Relator do processo que rejeitou as contas da campanha de 2014 do governador Geraldo Alckmin, o juiz André Lemos Jorge integra o corpo de sete desembargadores do TRE-SP responsável por identificar ilicitudes nas campanhas de 2016 no Estado. Neste ano, pela primeira vez políticos não poderão receber doações de empresas –contarão apenas com recursos do fundo partidário e de doações de pessoa física. Em entrevista, Lemos Jorge falou sobre o aumento do caixa dois que, avalia, decorrerá da reforma e admitiu que a Justiça não tem estrutura para fiscalizar os candidatos. As informações são de Bela Megale na Folha de S. Paulo
Aumento do caixa dois
Quem está acostumado a fazer campanha com muito recurso vai ter dificuldade e provavelmente detectaremos aumento do caixa dois, isso é inegável. Até hoje, cerca de 90% das doações vinham de empresas.
Hoje o país não tem estrutura para coibir [o caixa dois], não vamos matá-lo de uma hora para outra. Mas a cada operação ilícita que conseguirmos finalizar vamos tirar um candidato que atua assim.
Fiscalização
O fim da doação empresarial dificulta a fiscalização. Os Tribunais Regionais Eleitorais têm sete desembargadores –o número pode ser suficiente em Estados pequenos, como o Rio Grande do Norte, mas não em São Paulo, onde prevemos 100 mil candidaturas em 2016. Se cada um receber um recurso de cada candidato, terá que julgar de 15 mil a 20 mil recursos num prazo curtíssimo.
Imagine uma cidade de 100 mil habitantes. Como um promotor e um juiz poderão fazer a fiscalização sozinhos? Nesse sentido veio o movimento de entidades como a OAB, que criarão subseções para receber as denúncias da população para serem encaminhadas ao Ministério Público.
Laranjal
A maioria das pessoas físicas nunca doou. Você vai ter que mudar a cultura no momento em que o país vive uma crise. Alguém vai sair de casa, com o bolso apertado, para doar para uma campanha? Ainda mais para político, que não é visto como muito confiável?
Muitos preveem que o Brasil vai virar um laranjal, com o surgimento de listas de CPFs. Vamos trabalhar de maneira muito rígida e coibir fortemente a criação de laranjas.
Caminho radical
Talvez [a proibição de doações empresariais] tenha sido um caminho muito radical nesse primeiro momento, mas sinaliza uma mudança a longo prazo. Teria sido mais cauteloso fazer a reforma gradativamente, mas o Brasil precisa de um choque cultural. Pode ser a única via de retomada do caminho democrático.
Lava Jato
Grandes doadores estão pensando no que farão. A opção hoje é a do ilícito, mas eles veem que estão presos donos de empresas e políticos. Quem não perceber que os métodos terão que ser outros será preso hoje ou daqui a dez anos.

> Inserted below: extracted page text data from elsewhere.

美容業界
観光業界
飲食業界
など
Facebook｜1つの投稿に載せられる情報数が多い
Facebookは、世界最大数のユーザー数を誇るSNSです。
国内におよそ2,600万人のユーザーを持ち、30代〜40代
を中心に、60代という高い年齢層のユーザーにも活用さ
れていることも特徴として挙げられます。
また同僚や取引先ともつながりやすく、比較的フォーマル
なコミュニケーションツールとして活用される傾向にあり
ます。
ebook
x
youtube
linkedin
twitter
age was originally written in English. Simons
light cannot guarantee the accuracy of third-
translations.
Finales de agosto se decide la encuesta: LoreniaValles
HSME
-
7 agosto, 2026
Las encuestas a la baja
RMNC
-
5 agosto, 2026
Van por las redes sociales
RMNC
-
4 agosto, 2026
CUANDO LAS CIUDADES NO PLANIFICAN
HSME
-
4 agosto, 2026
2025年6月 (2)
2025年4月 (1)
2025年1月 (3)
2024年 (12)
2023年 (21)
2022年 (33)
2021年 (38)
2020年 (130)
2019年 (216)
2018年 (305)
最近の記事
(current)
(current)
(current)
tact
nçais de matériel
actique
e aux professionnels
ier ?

Talvez o grande legado da operação [Lava Jato] seja a mudança do financiamento de campanha. A roda da corrupção gira a partir da eleição –é na campanha que políticos se comprometem com doadores, daí surgem superfaturamento, direcionamento de licitações… O sujeito que recebeu doação (sobretudo a de caixa dois) tem compromisso para o futuro.
Transparência
Um deputado pode receber dinheiro de um fabricante de armas e, se isso estiver na prestação de contas de campanha, saberemos que ele defende o armamento. É uma campanha mais às claras. Agora, se todas as doações empresariais estiverem no campo ilícito, o deputado vai continuar tendo o interesse, só que a população não saberá –vai ficar mais desinformada sobre em quem vota.
Uma solução seria estabelecer um teto por CNPJ ou por grupo econômico. Essa reforma foi feita porque as doações estão concentradas em um grupo de empresas. Alguns doaram centenas de milhões de reais e com isso têm muita força nas casas legislativas.
Vigilância
É o momento de convocar a população para que seja fiscal voluntário da Justiça Eleitoral. Quem tomar conhecimento de doação de qualquer empresa deve fotografar, gravar, levar o fato ao juiz. Se conseguirmos coibir o caixa dois, vamos fazer com que a lei tenha mais eficácia. Quer mudar o país? Ajude a fiscalizar o caixa dois. Vamos precisar de um exército de fiscais.